(Stored records)
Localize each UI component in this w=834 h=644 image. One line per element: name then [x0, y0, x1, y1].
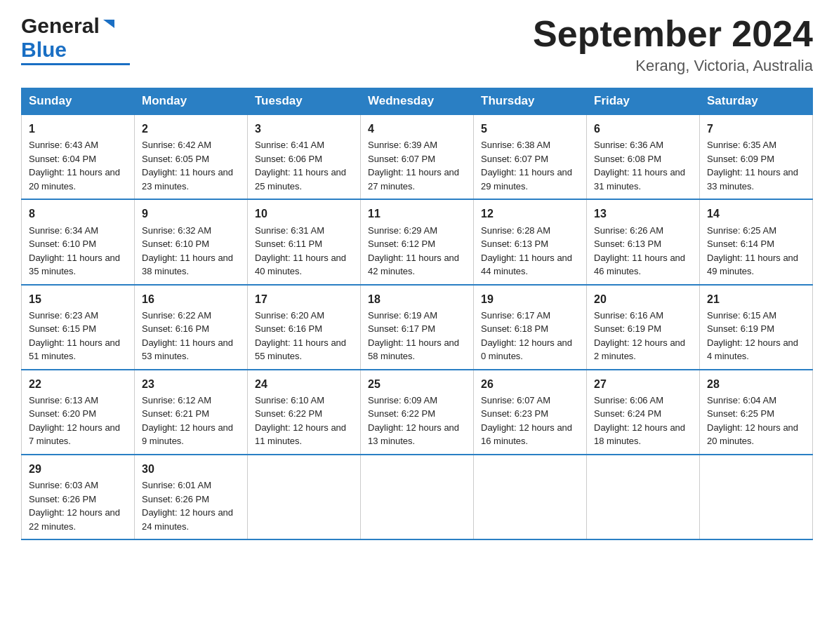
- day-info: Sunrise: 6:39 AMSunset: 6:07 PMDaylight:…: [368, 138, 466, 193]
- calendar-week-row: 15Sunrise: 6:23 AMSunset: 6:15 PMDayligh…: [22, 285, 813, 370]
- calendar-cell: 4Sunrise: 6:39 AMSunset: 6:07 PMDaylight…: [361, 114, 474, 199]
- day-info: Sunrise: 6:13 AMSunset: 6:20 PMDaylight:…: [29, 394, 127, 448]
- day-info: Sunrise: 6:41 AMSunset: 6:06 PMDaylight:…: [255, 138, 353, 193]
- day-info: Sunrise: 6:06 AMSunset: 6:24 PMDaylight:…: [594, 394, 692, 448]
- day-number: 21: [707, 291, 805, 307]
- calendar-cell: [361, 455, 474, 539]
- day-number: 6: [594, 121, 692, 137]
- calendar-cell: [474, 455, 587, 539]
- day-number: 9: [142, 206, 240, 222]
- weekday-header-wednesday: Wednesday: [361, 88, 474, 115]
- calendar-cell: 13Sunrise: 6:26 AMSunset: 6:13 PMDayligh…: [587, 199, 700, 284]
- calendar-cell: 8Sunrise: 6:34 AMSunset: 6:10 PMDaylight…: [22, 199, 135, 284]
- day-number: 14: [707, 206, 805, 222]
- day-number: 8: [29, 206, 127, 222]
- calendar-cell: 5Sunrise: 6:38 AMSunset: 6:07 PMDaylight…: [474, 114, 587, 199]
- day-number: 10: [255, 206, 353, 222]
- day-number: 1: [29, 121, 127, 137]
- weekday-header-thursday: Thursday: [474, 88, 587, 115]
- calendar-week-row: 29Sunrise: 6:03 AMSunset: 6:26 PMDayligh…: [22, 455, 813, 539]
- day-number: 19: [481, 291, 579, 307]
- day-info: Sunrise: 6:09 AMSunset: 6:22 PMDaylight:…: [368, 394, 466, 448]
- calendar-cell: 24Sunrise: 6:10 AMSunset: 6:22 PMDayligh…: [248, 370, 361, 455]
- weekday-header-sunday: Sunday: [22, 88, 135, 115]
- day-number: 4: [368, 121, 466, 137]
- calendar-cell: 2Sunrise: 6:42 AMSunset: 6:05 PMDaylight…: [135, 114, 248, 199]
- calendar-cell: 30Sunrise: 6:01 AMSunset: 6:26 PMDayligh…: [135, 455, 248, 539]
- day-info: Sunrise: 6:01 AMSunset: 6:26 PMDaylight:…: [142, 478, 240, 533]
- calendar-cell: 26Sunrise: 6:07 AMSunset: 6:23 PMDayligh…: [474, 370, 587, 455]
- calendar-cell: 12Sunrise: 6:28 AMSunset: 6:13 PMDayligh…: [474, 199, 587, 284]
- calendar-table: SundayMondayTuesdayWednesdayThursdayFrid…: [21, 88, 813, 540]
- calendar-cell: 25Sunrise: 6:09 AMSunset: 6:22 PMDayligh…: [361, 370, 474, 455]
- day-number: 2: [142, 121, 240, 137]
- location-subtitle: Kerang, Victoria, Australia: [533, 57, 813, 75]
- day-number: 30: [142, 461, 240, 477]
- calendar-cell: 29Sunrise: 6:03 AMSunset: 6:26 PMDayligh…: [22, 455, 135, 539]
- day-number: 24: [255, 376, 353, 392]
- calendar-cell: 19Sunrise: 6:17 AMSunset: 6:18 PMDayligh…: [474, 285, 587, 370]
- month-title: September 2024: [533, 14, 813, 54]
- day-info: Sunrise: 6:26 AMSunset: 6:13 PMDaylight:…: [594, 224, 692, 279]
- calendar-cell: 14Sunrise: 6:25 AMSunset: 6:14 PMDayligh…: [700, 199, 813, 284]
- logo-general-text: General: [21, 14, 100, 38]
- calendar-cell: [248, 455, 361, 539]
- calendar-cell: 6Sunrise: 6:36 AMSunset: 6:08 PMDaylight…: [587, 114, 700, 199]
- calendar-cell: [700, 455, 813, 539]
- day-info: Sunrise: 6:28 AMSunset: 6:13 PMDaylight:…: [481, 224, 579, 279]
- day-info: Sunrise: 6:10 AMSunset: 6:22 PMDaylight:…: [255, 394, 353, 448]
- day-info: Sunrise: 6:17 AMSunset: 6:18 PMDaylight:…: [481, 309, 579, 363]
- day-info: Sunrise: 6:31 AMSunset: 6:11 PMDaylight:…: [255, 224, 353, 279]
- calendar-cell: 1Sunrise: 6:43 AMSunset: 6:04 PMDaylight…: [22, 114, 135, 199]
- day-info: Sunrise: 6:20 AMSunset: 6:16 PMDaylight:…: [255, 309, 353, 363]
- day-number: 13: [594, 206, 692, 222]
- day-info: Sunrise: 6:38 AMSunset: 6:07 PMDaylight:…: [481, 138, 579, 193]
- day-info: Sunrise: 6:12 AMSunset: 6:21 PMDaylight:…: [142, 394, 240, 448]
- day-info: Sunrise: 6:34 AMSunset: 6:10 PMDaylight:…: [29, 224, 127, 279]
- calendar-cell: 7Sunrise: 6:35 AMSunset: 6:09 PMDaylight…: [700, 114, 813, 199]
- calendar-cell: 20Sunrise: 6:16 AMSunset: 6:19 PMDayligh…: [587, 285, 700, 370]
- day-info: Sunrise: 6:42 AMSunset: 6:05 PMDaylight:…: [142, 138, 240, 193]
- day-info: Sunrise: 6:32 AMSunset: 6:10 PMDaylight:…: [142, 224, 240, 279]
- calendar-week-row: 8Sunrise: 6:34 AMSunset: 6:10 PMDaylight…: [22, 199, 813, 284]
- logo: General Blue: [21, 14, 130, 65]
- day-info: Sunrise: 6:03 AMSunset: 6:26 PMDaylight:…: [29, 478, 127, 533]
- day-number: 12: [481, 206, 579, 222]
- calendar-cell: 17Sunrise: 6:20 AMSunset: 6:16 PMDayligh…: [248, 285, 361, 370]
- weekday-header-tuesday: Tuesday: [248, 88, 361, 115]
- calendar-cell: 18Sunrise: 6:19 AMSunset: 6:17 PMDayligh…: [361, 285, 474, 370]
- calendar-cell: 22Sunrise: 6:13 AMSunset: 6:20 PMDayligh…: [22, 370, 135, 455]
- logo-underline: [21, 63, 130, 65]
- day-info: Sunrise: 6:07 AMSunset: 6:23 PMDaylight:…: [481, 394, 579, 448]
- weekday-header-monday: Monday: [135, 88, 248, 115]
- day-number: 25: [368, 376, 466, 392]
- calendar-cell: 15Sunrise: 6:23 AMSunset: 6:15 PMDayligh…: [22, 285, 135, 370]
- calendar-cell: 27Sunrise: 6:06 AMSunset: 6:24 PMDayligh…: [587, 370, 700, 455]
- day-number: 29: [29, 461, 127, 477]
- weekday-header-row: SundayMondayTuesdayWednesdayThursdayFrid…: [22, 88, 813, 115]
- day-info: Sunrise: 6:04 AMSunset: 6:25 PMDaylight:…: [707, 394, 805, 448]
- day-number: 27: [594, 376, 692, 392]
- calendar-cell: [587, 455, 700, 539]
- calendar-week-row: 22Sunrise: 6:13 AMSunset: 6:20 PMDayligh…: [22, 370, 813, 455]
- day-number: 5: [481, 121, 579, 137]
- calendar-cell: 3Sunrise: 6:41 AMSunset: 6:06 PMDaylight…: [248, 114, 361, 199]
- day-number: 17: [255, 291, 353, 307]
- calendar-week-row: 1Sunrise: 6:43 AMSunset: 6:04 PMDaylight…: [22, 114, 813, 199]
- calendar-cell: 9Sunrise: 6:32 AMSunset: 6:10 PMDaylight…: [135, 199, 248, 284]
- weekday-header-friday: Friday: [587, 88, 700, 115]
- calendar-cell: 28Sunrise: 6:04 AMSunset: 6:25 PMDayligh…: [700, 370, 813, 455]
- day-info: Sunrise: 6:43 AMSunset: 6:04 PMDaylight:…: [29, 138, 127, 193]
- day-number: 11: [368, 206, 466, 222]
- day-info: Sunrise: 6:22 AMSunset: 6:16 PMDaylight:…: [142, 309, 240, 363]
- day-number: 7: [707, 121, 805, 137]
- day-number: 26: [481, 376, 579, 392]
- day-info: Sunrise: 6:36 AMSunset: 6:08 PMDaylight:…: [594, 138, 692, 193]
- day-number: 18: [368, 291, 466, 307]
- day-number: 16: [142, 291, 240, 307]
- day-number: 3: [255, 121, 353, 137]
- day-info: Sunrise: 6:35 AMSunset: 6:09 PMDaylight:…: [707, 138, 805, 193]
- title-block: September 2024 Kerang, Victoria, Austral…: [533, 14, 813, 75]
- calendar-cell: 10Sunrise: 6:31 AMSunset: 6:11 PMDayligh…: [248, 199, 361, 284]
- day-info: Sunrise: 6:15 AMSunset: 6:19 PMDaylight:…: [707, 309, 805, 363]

**EXERCISE REQUIREMENTS**
Copy every line from the records above that contains the word "header".

**EXERCISE SOLUTION**
- weekday-header-wednesday: Wednesday: [361, 88, 474, 115]
- weekday-header-thursday: Thursday: [474, 88, 587, 115]
- weekday-header-sunday: Sunday: [22, 88, 135, 115]
- weekday-header-tuesday: Tuesday: [248, 88, 361, 115]
- weekday-header-monday: Monday: [135, 88, 248, 115]
- weekday-header-row: SundayMondayTuesdayWednesdayThursdayFrid…: [22, 88, 813, 115]
- weekday-header-friday: Friday: [587, 88, 700, 115]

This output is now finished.